The laugh was a communal laugh of recognition. Your basic assertion, that car dealers "are in the business to serve the needs of the customer," is absurd based on our common experiences. Most people would rather have root canal surgery than have to take the hard sell and complex negotiating tricks they know they are going to face at a car dealership.
Your letter seemingly reflects a grand state of denial or a rationalization of a crummy way of doing business. You say you "strenuously object to The Times writer's comment that 'not knowing the dealer's price' presents a trap for the buyer."

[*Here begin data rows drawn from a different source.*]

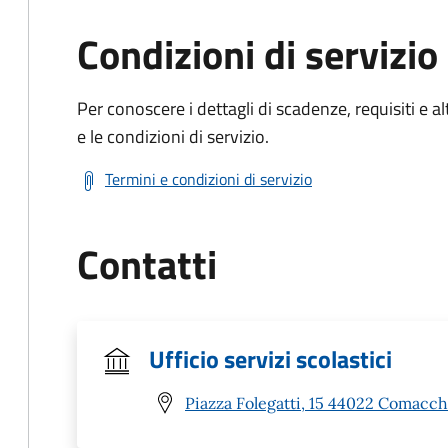
Condizioni di servizio
Per conoscere i dettagli di scadenze, requisiti e al
e le condizioni di servizio.
Termini e condizioni di servizio
Contatti
Ufficio servizi scolastici
Piazza Folegatti, 15 44022 Comacch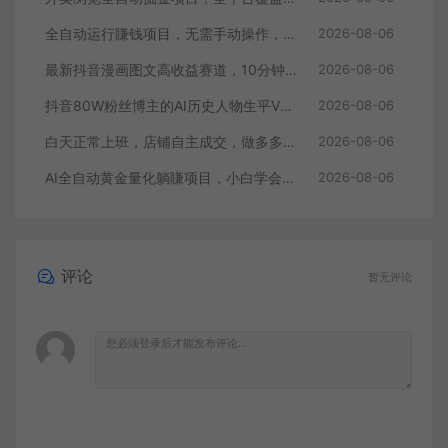
全自动运行賺钱项目，无需手动操作，稳定运行长期可做，新手副业首选【揭秘】
2026-08-06
最新抖音漫画图文高收益赛道，10分钟制作一个作品，稳拿创作者伙伴计划收益
2026-08-06
抖音80W粉丝博主的AI历史人物生平VLOG教学，不用拍摄不用露脸，AI帮你搞定，轻松解锁伙伴计划+精选收益
2026-08-06
白天正常上班，店铺自主成交，做多多虚拟每月新增1-3W稳定被动收入【揭秘】
2026-08-06
AI全自动黄金量化躺賺项目，小白学会当天学会，24小时自动运行，月入2W！【揭秘】
2026-08-06
评论
暂无评论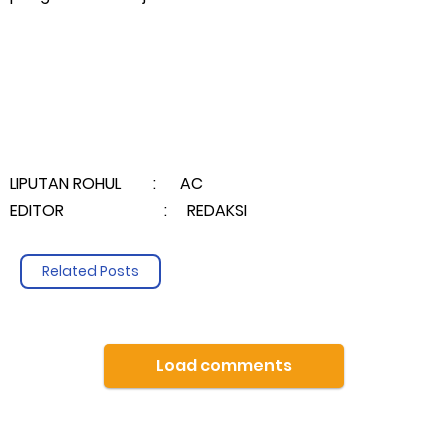
LIPUTAN ROHUL : AC
EDITOR : REDAKSI
Related Posts
Load comments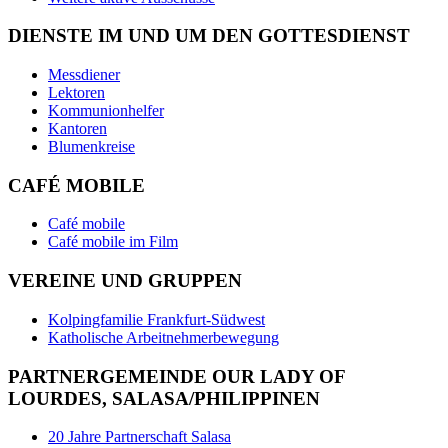
DIENSTE IM UND UM DEN GOTTESDIENST
Messdiener
Lektoren
Kommunionhelfer
Kantoren
Blumenkreise
CAFÉ MOBILE
Café mobile
Café mobile im Film
VEREINE UND GRUPPEN
Kolpingfamilie Frankfurt-Südwest
Katholische Arbeitnehmerbewegung
PARTNERGEMEINDE OUR LADY OF
LOURDES, SALASA/PHILIPPINEN
20 Jahre Partnerschaft Salasa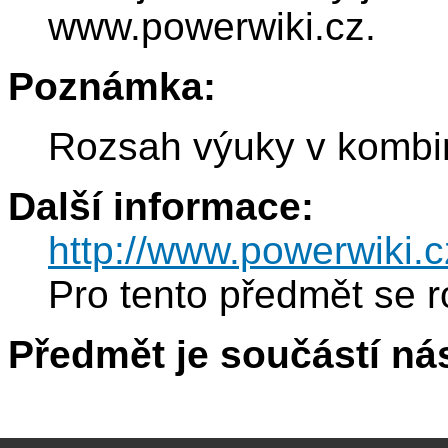
www.powerwiki.cz.
Poznámka:
Rozsah výuky v kombin
Další informace:
http://www.powerwiki.c
Pro tento předmět se r
Předmět je součástí nás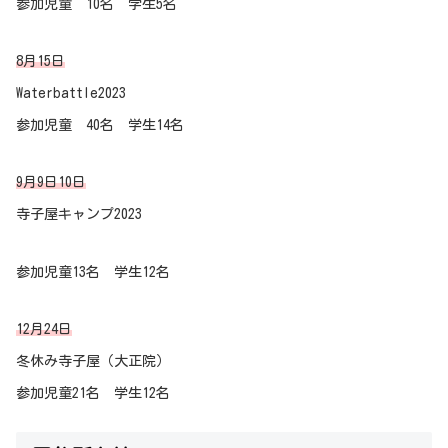
参加児童 10名 学生5名
8月15日
Waterbattle2023
参加児童 40名 学生14名
9月9日10日
寺子屋キャンプ2023
参加児童13名 学生12名
12月24日
冬休み寺子屋（大正院）
参加児童21名 学生12名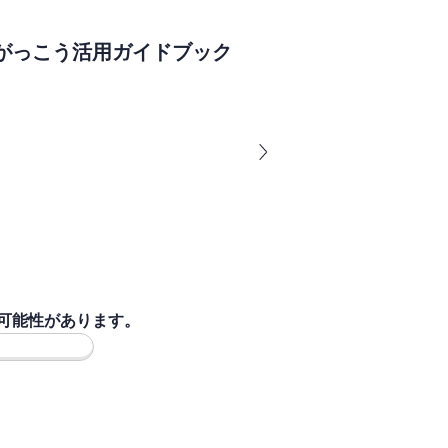
がっこう活用ガイドブック
可能性があります。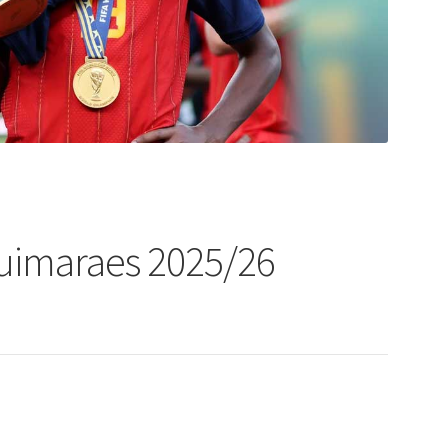
Guimaraes 2025/26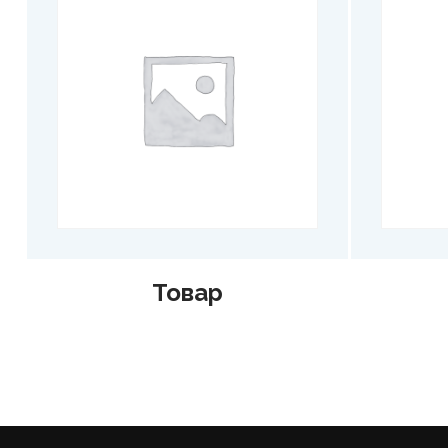
Товар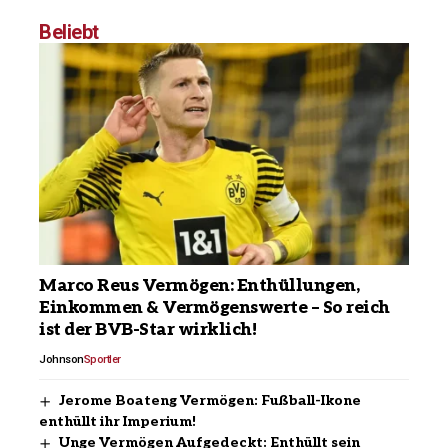
Beliebt
Marco Reus Vermögen: Enthüllungen,
Einkommen & Vermögenswerte – So reich
ist der BVB-Star wirklich!
Johnson
Sportler
Jerome Boateng Vermögen: Fußball-Ikone
enthüllt ihr Imperium!
Unge Vermögen Aufgedeckt: Enthüllt sein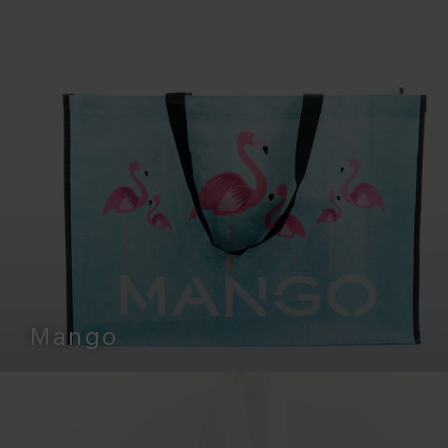
Mango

And you object that car dealers are held to a higher standard than companies like Sears in the sale of refrigerators, or American Airlines in the sale of airline tickets. This so obviously avoids the point: We don't, we can't, negotiate (in most cases) for refrigerators or airline tickets! If we could, we'd want to know, or be able to estimate, the seller's real cost.

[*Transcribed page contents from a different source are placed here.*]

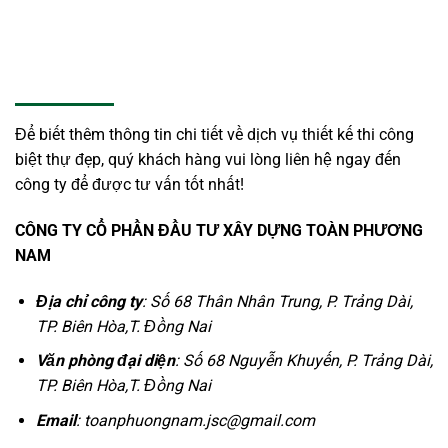
Để biết thêm thông tin chi tiết về dịch vụ thiết kế thi công
biệt thự đẹp, quý khách hàng vui lòng liên hệ ngay đến
công ty để được tư vấn tốt nhất!
CÔNG TY CỔ PHẦN ĐẦU TƯ XÂY DỰNG TOÀN PHƯƠNG
NAM
Địa chỉ công ty
: Số 68 Thân Nhân Trung, P. Trảng Dài,
TP. Biên Hòa,T. Đồng Nai
Văn phòng đại diện
: Số 68 Nguyễn Khuyến, P. Trảng Dài,
TP. Biên Hòa,T. Đồng Nai
Email
: toanphuongnam.jsc@gmail.com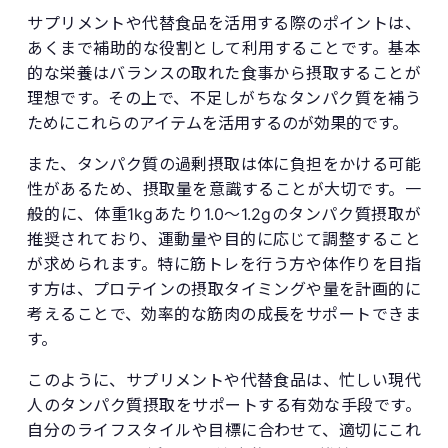
サプリメントや代替食品を活用する際のポイントは、
あくまで補助的な役割として利用することです。基本
的な栄養はバランスの取れた食事から摂取することが
理想です。その上で、不足しがちなタンパク質を補う
ためにこれらのアイテムを活用するのが効果的です。
また、タンパク質の過剰摂取は体に負担をかける可能
性があるため、摂取量を意識することが大切です。一
般的に、体重1kgあたり1.0〜1.2gのタンパク質摂取が
推奨されており、運動量や目的に応じて調整すること
が求められます。特に筋トレを行う方や体作りを目指
す方は、プロテインの摂取タイミングや量を計画的に
考えることで、効率的な筋肉の成長をサポートできま
す。
このように、サプリメントや代替食品は、忙しい現代
人のタンパク質摂取をサポートする有効な手段です。
自分のライフスタイルや目標に合わせて、適切にこれ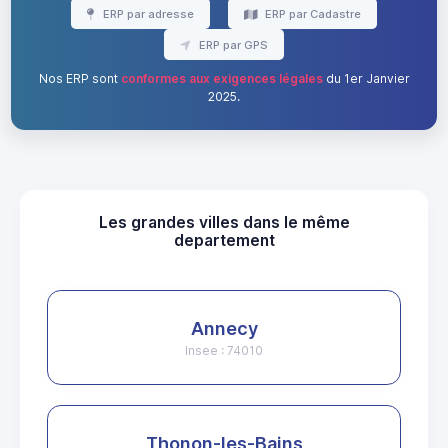
ERP par adresse
ERP par Cadastre
ERP par GPS
Nos ERP sont
conformes aux exigences légales
du 1er Janvier
2025.
Les grandes villes dans le même
departement
Annecy
Insee : 74010
Thonon-les-Bains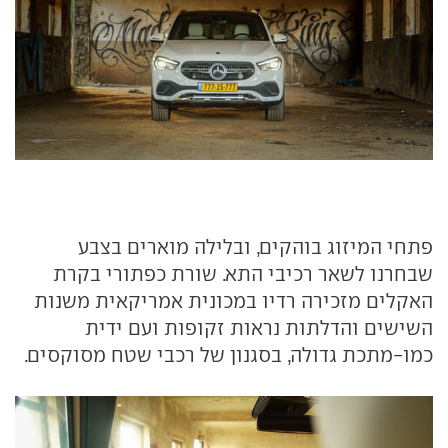
פתחי המיזוג בוהקים, ובלילה מוארים בצבע
שבחרנו לשאר רכיבי התא. שורת כפתורי בקרת
האקלים מזכירה רדיו במכונית אמריקאית משנות
השישים והדלתות נראות זקופות ועם ידית
כמו-מתכת גדולה, בסגנון של רכבי שטח מסוקסים.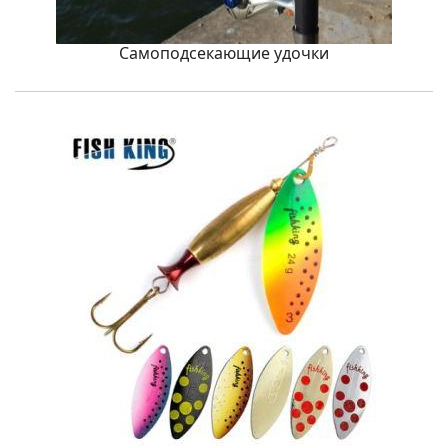
Самоподсекающие удочки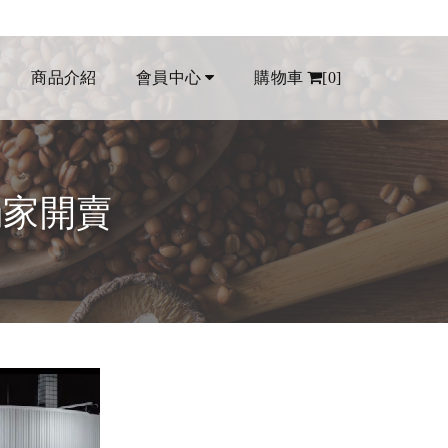
商品介紹
會員中心
購物車
[0]
獨家開賣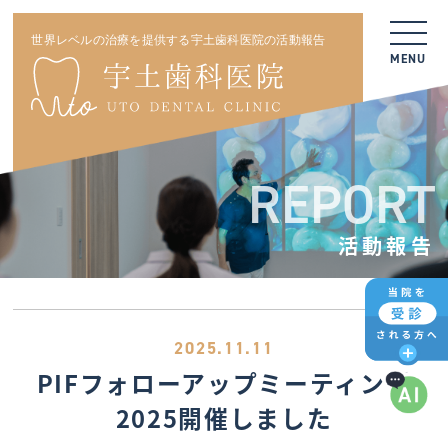
世界レベルの治療を提供する宇土歯科医院の活動報告
MENU
REPORT
活動報告
2025.11.11
PIFフォローアップミーティング
2025開催しました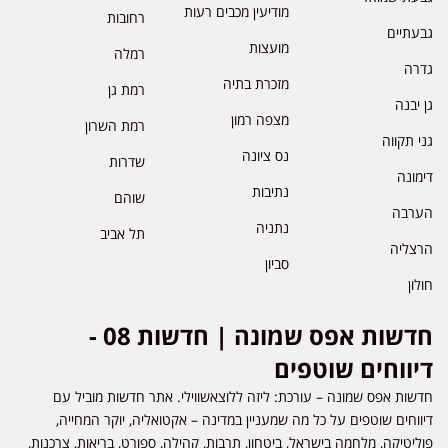
מודיעין מכבים רעות
רחובות
גבעתיים
מועצות
רמלה
גדרה
מזכרת בתיה
רמת גן
גן יבנה
מצפה רמון
רמת השרון
גני תקווה
נס ציונה
שדרות
דימונה
נתיבות
שוהם
הערבה
נתניה
תל אביב
הרצליה
סביון
חולון
חדשות אפס שמונה | חדשות 08 -
דיווחים שוטפים
חדשות אפס שמונה – עורכת: ליזה ללוצאשווילי. אתר חדשות מוביל עם
דיווחים שוטפים על כל מה שמעניין במדינה – אקטואליה, יוקר המחייה,
פוליטיקה, מלחמה בישראל, ביטחון, תרבות, קהילה, ספורט, בריאות, צרכנות,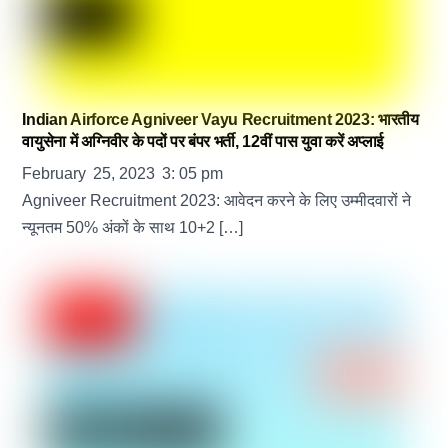
Indian Airforce Agniveer Vayu Recruitment 2023: भारतीय
वायुसेना में अग्निवीर के पदों पर बंपर भर्ती, 12वीं पास युवा करें अप्लाई
February
25
,
2023
3
:
05
pm
Agniveer Recruitment 2023: आवेदन करने के लिए उम्मीदवारों ने
न्यूनतम 50% अंकों के साथ 10+2 […]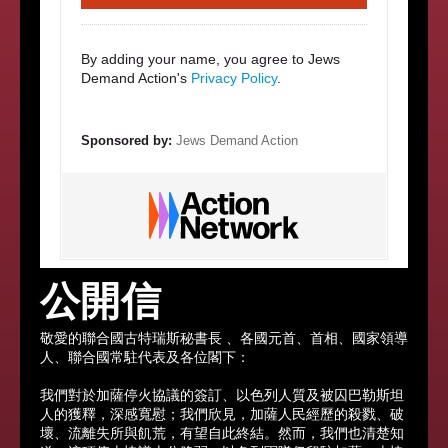
By adding your name, you agree to Jews
Demand Action's
Privacy Policy
.
Sponsored by:
Jews Demand Action
公開信
敬愛的聯合國古特瑞斯秘書長 、各國元首、首相、國家領導
人、聯合國常駐代表及各位閣下：
我們對於加薩停火協議的簽訂、以色列人質及被囚巴勒斯坦
人的獲釋，深感寬慰；我們欣見，加薩人民經歷的殺戮、破
壞、流離失所與飢荒，有望自此終結。然而，我們也清楚知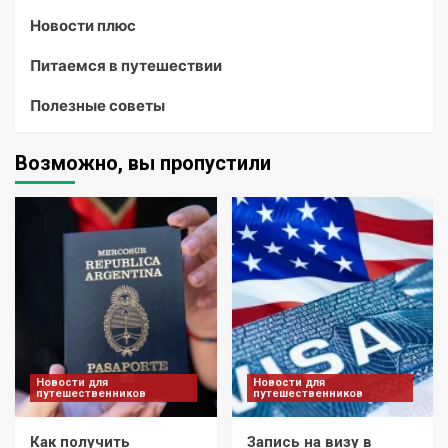
Новости плюс
Питаемся в путешествии
Полезные советы
Возможно, вы пропустили
Новости для
Новости для
путешественников
путешественников
Как получить
Запись на визу в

If the "vast majority of car buyers are very sophisticated," as you state, why are they flocking to Saturn's non-negotiable price policy? The Saturn dealers I spoke to are the first to tell you: Their car is not radically different; yet people buy them because it is a less-threatening (dare I use the word pleasant?) car-buying experience.

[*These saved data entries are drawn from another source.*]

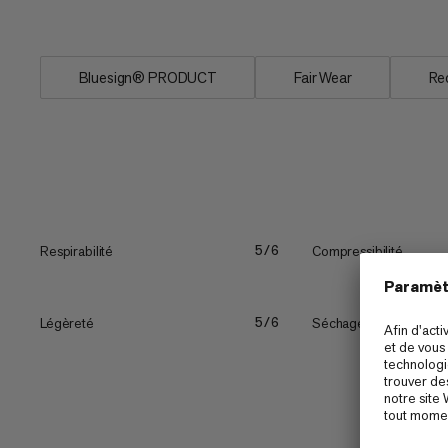
coupe...
Bluesign® PRODUCT
Fair Wear
Re
Respirabilité
Compressibilité
5/6
Légèreté
Séchage rapide
5/6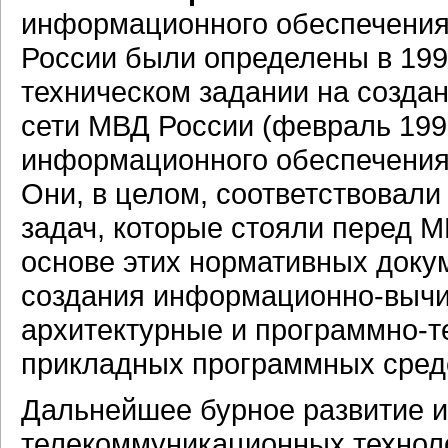
информационного обеспечения 
России были определены в 199
техническом задании на созд
сети МВД России (февраль 199
информационного обеспечения в
Они, в целом, соответствовал
задач, которые стояли перед М
основе этих нормативных док
создания информационно-вычи
архитектурные и программно-т
прикладных программных сред
Дальнейшее бурное развитие 
телекоммуникационных техноло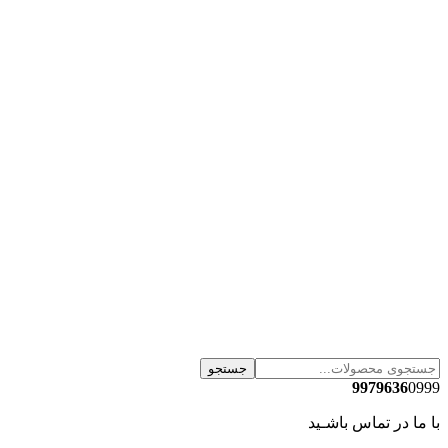
جستجو
9979636
0999
با ما در تماس باشـید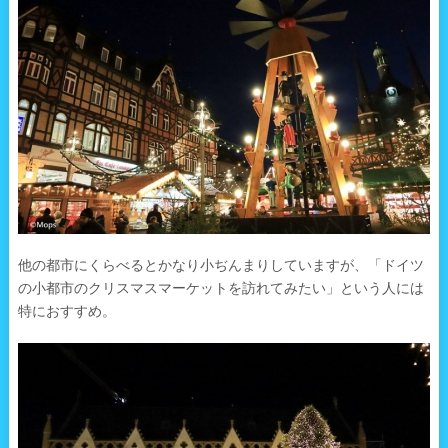
他の都市にくらべるとかなり小ぢんまりしていますが、「ドイツ
の小都市のクリスマスマーケットを訪れてみたい」という人には
特におすすめ。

I am one of the "sophisticated buyers" you refer to. And yet I'm sick to death of new-car buying. By and large, the sales managers I run into are seemingly looking to "trap" and "snooker" me.
The traps are out there. The negative tenor of car salespeople is out there, and you know it. If you don't know, go out to the dealerships--not as president of the California Motor Car Dealers Assn.--but as a regular guy. I will be shocked if you still assert that articles like Ms. Kristof's are offensive or unnecessary.
Apparently Ron Frieberg, president of the California Motor Car Dealers Assn., has not gone shopping for refrigerators lately.
Refrigerator salesmen do not take offers from potential buyers and respond with such classic lines as: "I really want to make this deal with you, but I'm not sure my manager is going to go for this. I mean, we've had a lot of people in looking at this fridge and it really could go at any minute. But let me take this offer back and we'll see if we can work something out."
Today's car buyers do not really care what a dealer's profit is on a car. We only care about the dealer's cost because your industry (with rare exceptions) insists on turning an automobile purchase into a day at the thrift shop. If dealerships continue to force buyers into negotiating over the price of a car, then buyers must by necessity know the dealer's cost.
If you were more concerned about fairness, rather than playing games with your customers, I am sure you could easily come up with a reasonable price for a car that would enable you to cover your "overhead" and still make a nice profit. This would contrast with the price at which you now list your cars, prices only truly uninformed people actually pay.
If Sears can quote one price on its refrigerators, why can't car dealers? If you were to charge a set price, no one would be able to claim that you were attempting to "trap" or "snooker" buyers again.